Task statement: Without including pictures, set down every record exactly as it stands.

(Saved data entries)
*** Begin section ***

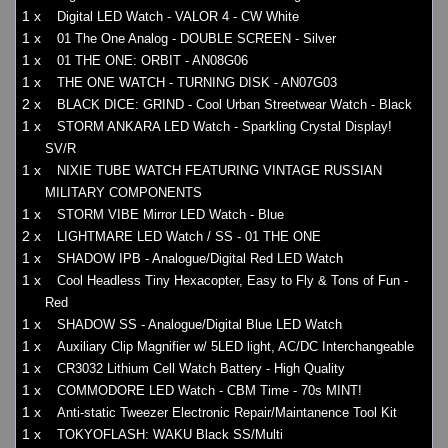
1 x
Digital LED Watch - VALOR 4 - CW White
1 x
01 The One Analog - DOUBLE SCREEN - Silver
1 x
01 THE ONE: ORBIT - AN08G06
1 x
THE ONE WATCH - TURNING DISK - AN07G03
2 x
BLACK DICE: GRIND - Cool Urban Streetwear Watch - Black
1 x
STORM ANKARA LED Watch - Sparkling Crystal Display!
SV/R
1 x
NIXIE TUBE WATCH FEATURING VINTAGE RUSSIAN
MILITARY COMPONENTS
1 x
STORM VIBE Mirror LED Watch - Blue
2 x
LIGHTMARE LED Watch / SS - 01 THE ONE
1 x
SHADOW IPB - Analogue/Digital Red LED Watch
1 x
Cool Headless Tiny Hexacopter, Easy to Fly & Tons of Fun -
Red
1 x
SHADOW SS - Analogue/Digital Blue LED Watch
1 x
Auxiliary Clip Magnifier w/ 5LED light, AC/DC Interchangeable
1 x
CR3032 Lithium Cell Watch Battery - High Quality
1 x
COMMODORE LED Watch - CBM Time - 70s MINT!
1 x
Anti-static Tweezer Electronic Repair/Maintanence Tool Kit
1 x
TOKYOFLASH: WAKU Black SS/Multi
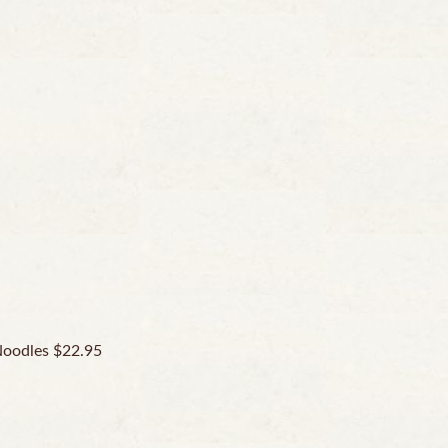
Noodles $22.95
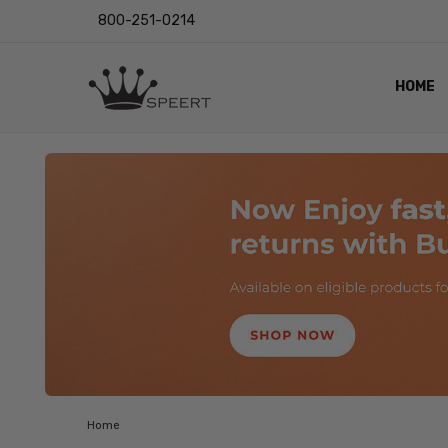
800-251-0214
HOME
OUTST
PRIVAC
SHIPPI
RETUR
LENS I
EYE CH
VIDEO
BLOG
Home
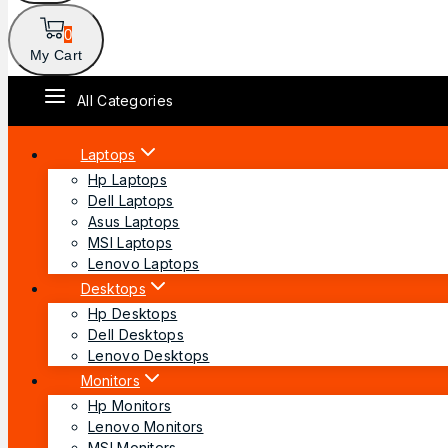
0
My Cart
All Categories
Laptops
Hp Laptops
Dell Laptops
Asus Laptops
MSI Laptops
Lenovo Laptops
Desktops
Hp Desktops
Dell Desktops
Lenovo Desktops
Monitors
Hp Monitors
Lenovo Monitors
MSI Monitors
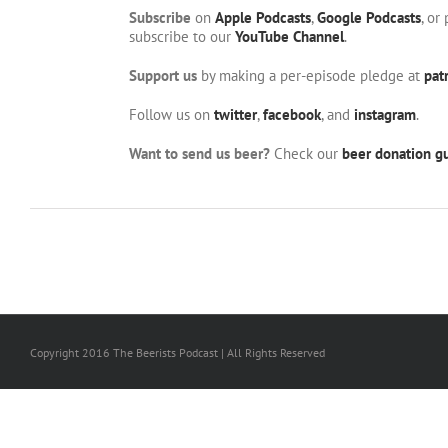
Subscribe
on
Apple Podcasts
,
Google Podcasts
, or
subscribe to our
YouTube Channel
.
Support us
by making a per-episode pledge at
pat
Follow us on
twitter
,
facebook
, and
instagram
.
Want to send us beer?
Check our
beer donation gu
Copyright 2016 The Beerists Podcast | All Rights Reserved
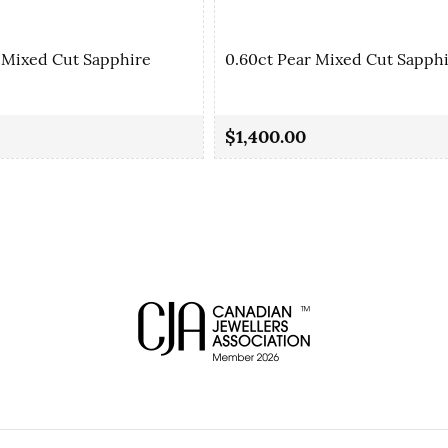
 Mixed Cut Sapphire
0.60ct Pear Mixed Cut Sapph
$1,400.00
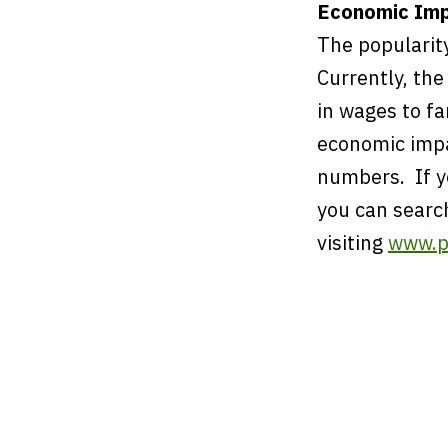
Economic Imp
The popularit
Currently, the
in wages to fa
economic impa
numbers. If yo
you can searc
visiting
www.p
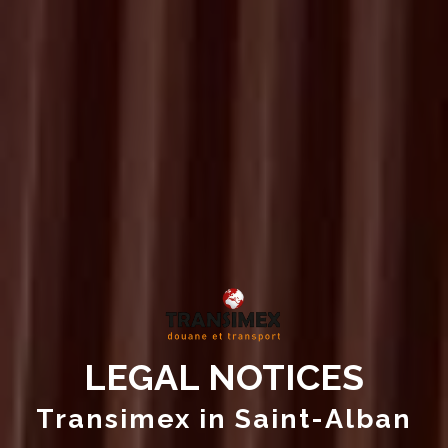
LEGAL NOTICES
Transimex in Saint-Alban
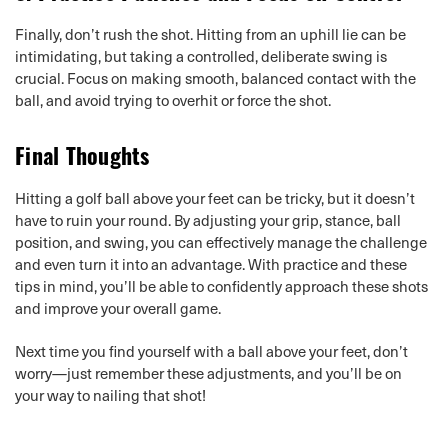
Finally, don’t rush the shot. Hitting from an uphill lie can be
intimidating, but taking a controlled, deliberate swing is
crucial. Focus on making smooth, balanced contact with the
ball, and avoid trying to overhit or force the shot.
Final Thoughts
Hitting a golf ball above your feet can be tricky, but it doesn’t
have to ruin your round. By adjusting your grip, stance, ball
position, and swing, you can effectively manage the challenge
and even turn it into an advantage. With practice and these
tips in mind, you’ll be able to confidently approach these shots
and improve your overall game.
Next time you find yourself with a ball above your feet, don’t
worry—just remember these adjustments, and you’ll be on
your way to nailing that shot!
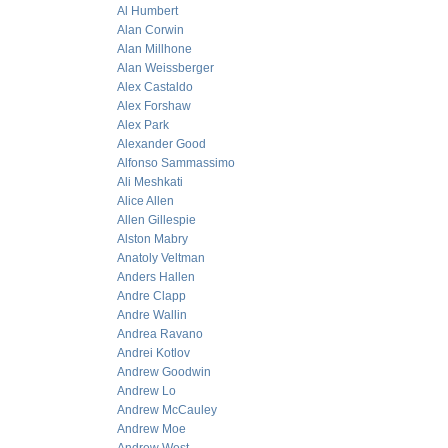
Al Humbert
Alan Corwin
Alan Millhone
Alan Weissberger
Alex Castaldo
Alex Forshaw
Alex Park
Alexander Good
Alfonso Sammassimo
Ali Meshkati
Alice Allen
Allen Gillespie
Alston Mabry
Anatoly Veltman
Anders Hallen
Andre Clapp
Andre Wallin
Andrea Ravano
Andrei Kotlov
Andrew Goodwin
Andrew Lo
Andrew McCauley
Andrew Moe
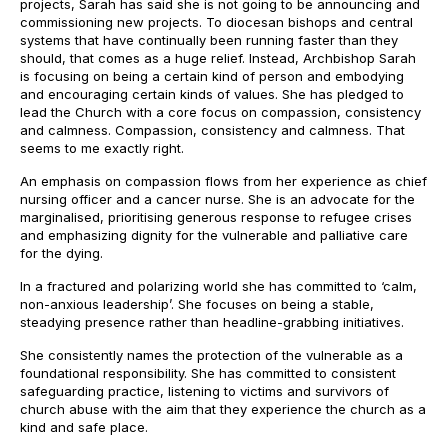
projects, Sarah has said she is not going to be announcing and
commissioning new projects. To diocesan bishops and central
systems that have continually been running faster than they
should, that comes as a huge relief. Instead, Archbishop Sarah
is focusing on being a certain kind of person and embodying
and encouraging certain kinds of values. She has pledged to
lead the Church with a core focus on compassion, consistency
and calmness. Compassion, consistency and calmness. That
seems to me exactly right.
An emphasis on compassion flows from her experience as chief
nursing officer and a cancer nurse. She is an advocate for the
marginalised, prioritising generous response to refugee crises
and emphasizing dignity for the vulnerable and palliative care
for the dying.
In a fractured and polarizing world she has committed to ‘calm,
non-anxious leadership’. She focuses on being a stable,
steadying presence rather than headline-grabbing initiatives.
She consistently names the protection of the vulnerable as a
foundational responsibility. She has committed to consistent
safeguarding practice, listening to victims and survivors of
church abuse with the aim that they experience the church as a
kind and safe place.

*** End section ***

Solution:
1 x
Digital LED Watch - VALOR 4 - CW White
1 x
01 The One Analog - DOUBLE SCREEN - Silver
1 x
01 THE ONE: ORBIT - AN08G06
1 x
THE ONE WATCH - TURNING DISK - AN07G03
2 x
BLACK DICE: GRIND - Cool Urban Streetwear Watch - Black
1 x
STORM ANKARA LED Watch - Sparkling Crystal Display!
SV/R
1 x
NIXIE TUBE WATCH FEATURING VINTAGE RUSSIAN
MILITARY COMPONENTS
1 x
STORM VIBE Mirror LED Watch - Blue
2 x
LIGHTMARE LED Watch / SS - 01 THE ONE
1 x
SHADOW IPB - Analogue/Digital Red LED Watch
1 x
Cool Headless Tiny Hexacopter, Easy to Fly & Tons of Fun -
Red
1 x
SHADOW SS - Analogue/Digital Blue LED Watch
1 x
Auxiliary Clip Magnifier w/ 5LED light, AC/DC Interchangeable
1 x
CR3032 Lithium Cell Watch Battery - High Quality
1 x
COMMODORE LED Watch - CBM Time - 70s MINT!
1 x
Anti-static Tweezer Electronic Repair/Maintanence Tool Kit
1 x
TOKYOFLASH: WAKU Black SS/Multi
Noodles $22.95
800-251-0214
HOME
OUTST
PRIVAC
SHIPPI
RETUR
LENS I
EYE CH
VIDEO
BLOG
Home
0
My Cart
All Categories
Laptops
Hp Laptops
Dell Laptops
Asus Laptops
MSI Laptops
Lenovo Laptops
Desktops
Hp Desktops
Dell Desktops
Lenovo Desktops
Monitors
Hp Monitors
Lenovo Monitors
MSI Monitors
Subscribe
on
Apple Podcasts
,
Google Podcasts
, or
subscribe to our
YouTube Channel
.
Support us
by making a per-episode pledge at
pat
Follow us on
twitter
,
facebook
, and
instagram
.
Want to send us beer?
Check our
beer donation gu
Copyright 2016 The Beerists Podcast | All Rights Reserved
 Mixed Cut Sapphire
0.60ct Pear Mixed Cut Sapph
$1,400.00
Economic Imp
The popularit
Currently, the
in wages to fa
economic impa
numbers. If yo
you can searc
visiting
www.p
LEGAL NOTICES
Transimex in Saint-Alban
Finally, don’t rush the shot. Hitting from an uphill lie can be
intimidating, but taking a controlled, deliberate swing is
crucial. Focus on making smooth, balanced contact with the
ball, and avoid trying to overhit or force the shot.
Final Thoughts
Hitting a golf ball above your feet can be tricky, but it doesn’t
have to ruin your round. By adjusting your grip, stance, ball
position, and swing, you can effectively manage the challenge
and even turn it into an advantage. With practice and these
tips in mind, you’ll be able to confidently approach these shots
and improve your overall game.
Next time you find yourself with a ball above your feet, don’t
worry—just remember these adjustments, and you’ll be on
your way to nailing that shot!
Al Humbert
Alan Corwin
Alan Millhone
Alan Weissberger
Alex Castaldo
Alex Forshaw
Alex Park
Alexander Good
Alfonso Sammassimo
Ali Meshkati
Alice Allen
Allen Gillespie
Alston Mabry
Anatoly Veltman
Anders Hallen
Andre Clapp
Andre Wallin
Andrea Ravano
Andrei Kotlov
Andrew Goodwin
Andrew Lo
Andrew McCauley
Andrew Moe
projects, Sarah has said she is not going to be announcing and
commissioning new projects. To diocesan bishops and central
systems that have continually been running faster than they
should, that comes as a huge relief. Instead, Archbishop Sarah
is focusing on being a certain kind of person and embodying
and encouraging certain kinds of values. She has pledged to
lead the Church with a core focus on compassion, consistency
and calmness. Compassion, consistency and calmness. That
seems to me exactly right.
An emphasis on compassion flows from her experience as chief
nursing officer and a cancer nurse. She is an advocate for the
marginalised, prioritising generous response to refugee crises
and emphasizing dignity for the vulnerable and palliative care
for the dying.
In a fractured and polarizing world she has committed to ‘calm,
non-anxious leadership’. She focuses on being a stable,
steadying presence rather than headline-grabbing initiatives.
She consistently names the protection of the vulnerable as a
foundational responsibility. She has committed to consistent
safeguarding practice, listening to victims and survivors of
church abuse with the aim that they experience the church as a
kind and safe place.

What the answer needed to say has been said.